The Naltrexone Confidential guy is getting on my nerves.
http://naltrexoneconfidential.com/This blog is fairly popular, I think. At least, the linked Facebook page has quite a few likes.
The guy gets on my nerves with his frequent insistence that there is no pleasure to be had from drinking alcohol. It's a sort of Allan Carr philosophy -- there's no real pleasure, only temporary relief from the pain of addiction.
If that's so, then why do non-addicted people ever drink alcohol? Carr claims that they are addicted, that all drinkers of alcohol are addicted, but that some haven't realized it yet. The Naltrexone Confidential guy hasn't taken a position on it yet. I'm not sure he's thought about it.
BTW, it is
well established that alcohol gives pleasure. Claiming that that's not so is just . . . dumb. Drinking alcohol,
in everyone, causes the release of endorphins. This is so thoroughly established that any research contradicting it would be revolutionary. A handful of people asserting that their pleasure was only relief from withdrawal does not count as revolutionary research.
My experience is not regarded as valid.
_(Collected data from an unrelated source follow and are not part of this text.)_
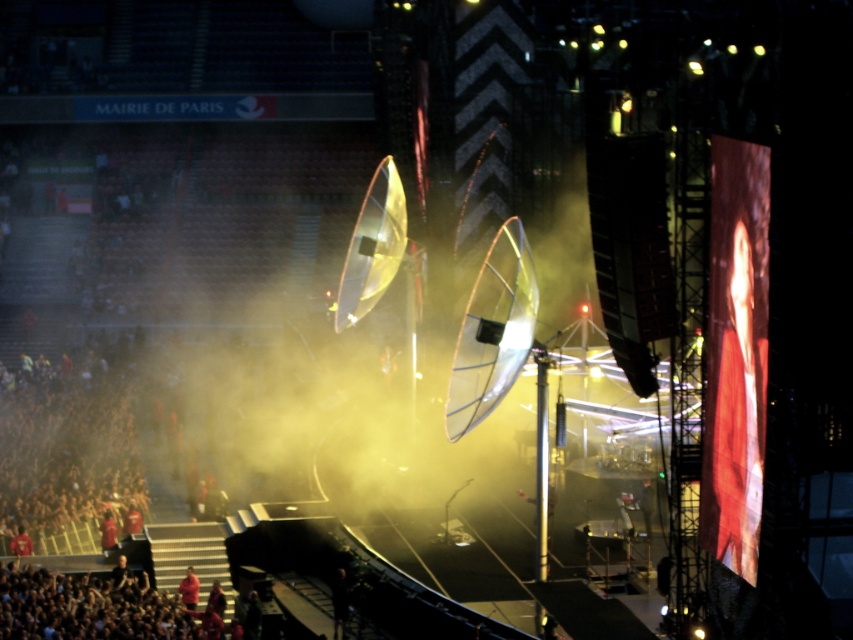 Measure the distance from red fabric crowd at lower left to matte red shirt at center.

red fabric crowd at lower left and matte red shirt at center are 4.18 meters apart.

Who is more distant from viewer, (50, 593) or (189, 589)?

The point (189, 589) is more distant.

Identify the location of red fabric crowd at lower left. The width and height of the screenshot is (853, 640). (86, 608).

Image resolution: width=853 pixels, height=640 pixels. In order to click on matte red shirt at center in this screenshot , I will do `click(189, 588)`.

Who is more distant from viewer, (189, 570) or (114, 531)?

Positioned behind is point (114, 531).

This screenshot has height=640, width=853. What are the coordinates of `matte red shirt at center` in the screenshot? It's located at (189, 588).

What do you see at coordinates (86, 608) in the screenshot?
I see `red fabric crowd at lower left` at bounding box center [86, 608].

How much distance is there between red fabric crowd at lower left and red fabric person at lower left?

They are 10.72 meters apart.

Is point (132, 579) positioned in front of point (102, 541)?

Yes, it is.

Where is `red fabric crowd at lower left`? This screenshot has height=640, width=853. red fabric crowd at lower left is located at coordinates (86, 608). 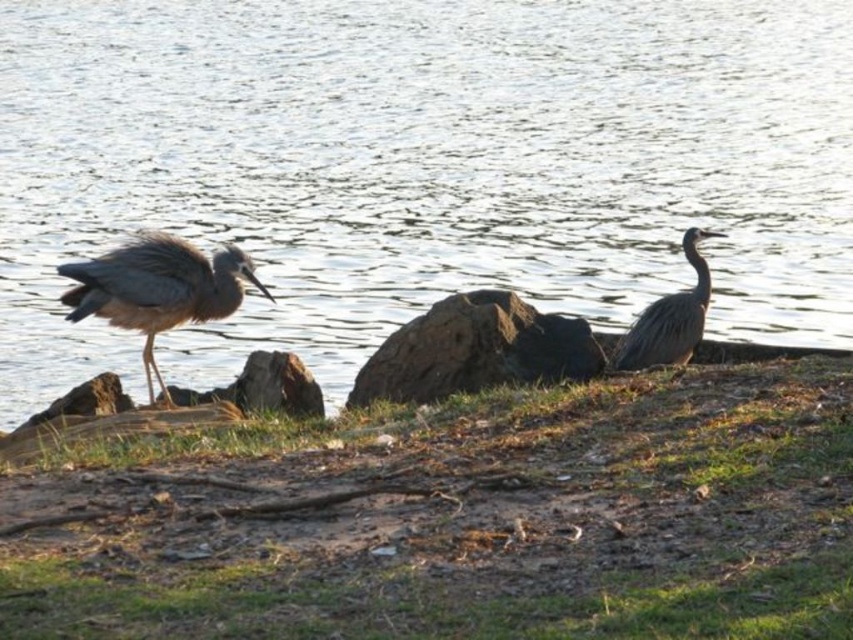 You are a photographer trying to capture the birds in the scene. You want to ensure your camera is focused on the green grass at lower center. What coordinates should you use to adjust your camera focus?

The green grass at lower center is located at coordinates (460, 518), so you should adjust your camera focus to those coordinates.

You are a photographer setting up a tripod to capture the two birds in the lakeside scene. The green grass at lower center and the brown rough rock at center are in your view. Which object is shorter in height?

The green grass at lower center is shorter than the brown rough rock at center.

You are a photographer aiming to capture the gray matte heron at left and the brown rough rock at center in your shot. Based on their positions and sizes, which object appears taller in the image?

The gray matte heron at left appears taller than the brown rough rock at center in the image.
I twice left comments explaining that my experience differed from his -- both were completely civil and respectful; neither was approved for posting. I wrote to ask if I had offended him in some manner -- he ignored me and never responded. I know that some communication is achieved, though, because he keeps writing about . . .
Quote:
ignorant, ill-informed people free advertising space on here to spread lies, misinformation and disinformation
I really, really hope that he's talking about someone else when he rants about people trying to engineer conflict and people with hidden agendas deliberately spreading false information. Unfortunately, I don't think he gets as much email as all that. The blog is successful, but not to the point where he's getting a hundred pieces of email per day. If he received that much, he'd have more than the occasional needle in a haystack to approve for the comments section.
You may wonder why I read the blog if it bugs me. That's simple -- I read it because it's an active outlet for information and action re TSM.
I do wish the major outlets of information would be honest. This isn't AA. We don't need to lie to trick people into trying it.
I'm not a fan of the "And you can still drink!" hook for TSM. It's misleading. It plants the idea that the pill will turn us into normal people who can enjoy a few without going overboard. That means that more people are willing to try it, sure, but what happens when those people realize that they can drink only in the literal sense of ingesting the beverage, that they can't have what normal people have?
I'll tell ya what happens -- they ditch the pill. Like Joethelion's wife, like barryb, like all the others who have come and then gone, they get rid of the thing which was interfering with their drinking.
Telling the truth about pleasure being blocked would discourage some folks from trying, but would make the noncompliance problem all but disappear. The desperate folks who really need it would still jump on board. The folks who'd ditch after a few weeks or months would just never do it in the first place.
Alcohol is not a deadly trap of a liquid which people drink only because they're addicted. It's a chemical which generates artificial and temporary happiness in all, leading to addiction in some.
TSM is not a delicate scalpel which lets us enjoy alcohol like ladies and gentlemen. It's a sledgehammer which blocks opioid receptors, allowing us to trick our lower brains into dissociating alcohol and euphoria.
Those are not just my experiences, they're solid, fact-based views. They're also thoughtcrime, not only to AA zealots but to the few best-known TSM advocates.
“Falsehood flies, and the truth comes limping after it.”